JESSÉ SOUZA: “NINGUÉM INVENTA OS PRÓPRIOS VALORES MORAIS”


Todo indivíduo já nasce dentro de um contexto moral. Ilusões a respeito moldam pessoas dóceis e tradicionalistas e também consumidores ávidos, submissos aos black friday da vida.



Por Jessé Souza (sociólogo) – do livro ‘A classe média no espelho’ (editora Estação Brasil), páginas 30/31 (título e destaque acima são da edição deste blog)



...tendemos a achar que as ideias morais são criadas por nós individualmente, como se cada pessoa tivesse seus próprios valores morais, tal como cada um tem sua bicicleta, seu carro ou apartamento. O liberalismo dominante nada de braçada nessas ilusões objetivas.
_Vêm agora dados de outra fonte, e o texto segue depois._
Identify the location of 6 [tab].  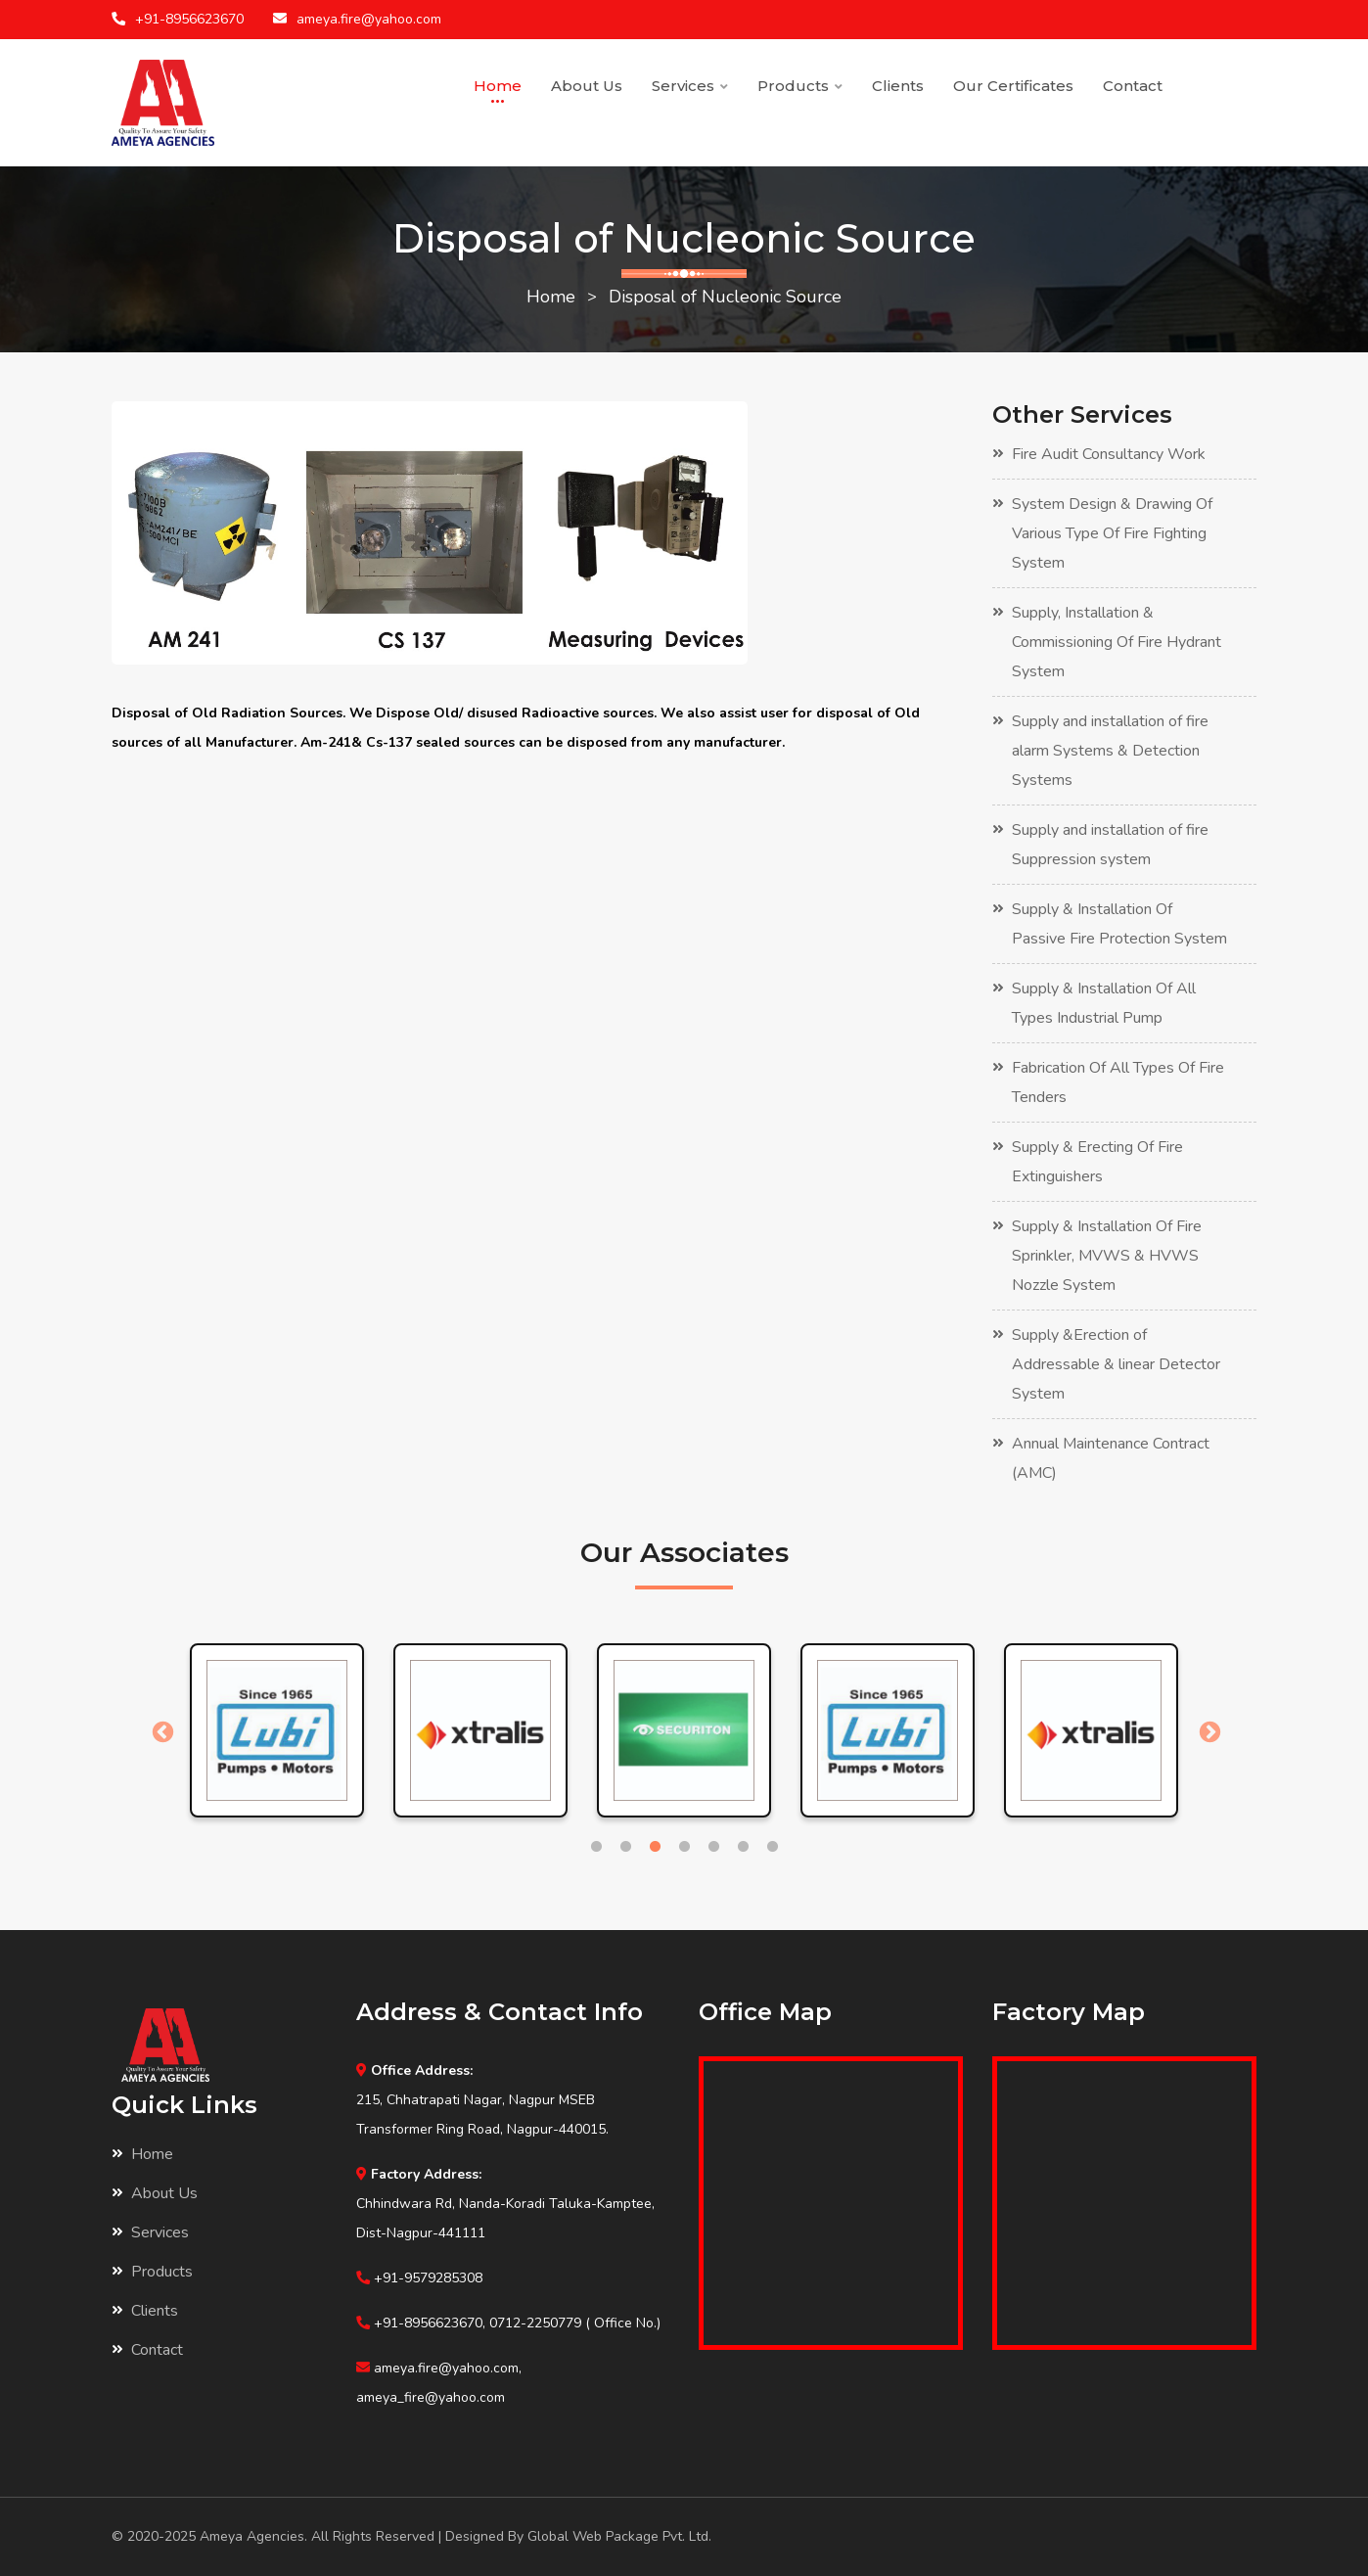
(742, 1847).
Para os egos infantilizados e inflados, ele reforça a ideia de que cada indivíduo define sua vida, seu conceito de felicidade e seus próprios valores. O resultado concreto disso são indivíduos dóceis e tradicionalistas na esfera pessoal e pública – e também consumidores ávidos num mercado que sempre oferece algum produto certo para acalmar a ansiedade e a insegurança existenciais.



Imaginar que os valores são criações individuais, como fazemos no dia a dia, é uma bobagem facilmente criticável e passível de refutação empírica. Ora, a moralidade é, por definição, social, ou seja, pressupõe ao menos duas pessoas com expectativas recíprocas de comportamento. Nesse sentido, todo indivíduo já nasce dentro de um contexto moral, o qual ele incorpora de modo insensível e irrefletido pela socialização familiar, e depois escolar, como algo afetivo e sagrado, uma vez que transmitido por pessoas próximas e amadas. Daí advém a força emotiva das demandas morais, as quais, quando descumpridas, inexoravelmente despertam sentimentos de culpa, de ressentimento e de altodesvalorização.



Esses inevitáveis “sentimentos morais” – como culpa, remorso, ressentimento, raiva ou inveja – comprovam que o “social” e sua força moral estão “dentro” – e não apenas “fora” – de nós, e precisamente por conta disso essa força é tão acentuada. Ninguém inventa os próprios valores morais. No máximo, enquanto indivíduos, podemos reagir de modo peculiar ao enorme impacto de uma moralidade social que, por sua vez, nos oprime e nos molda quase por completo. As reações individuais à moralidade social, quando não se tornam força social e política, tendem a ser uma teimosia descontínua, subjetiva e desprovida de consequências práticas.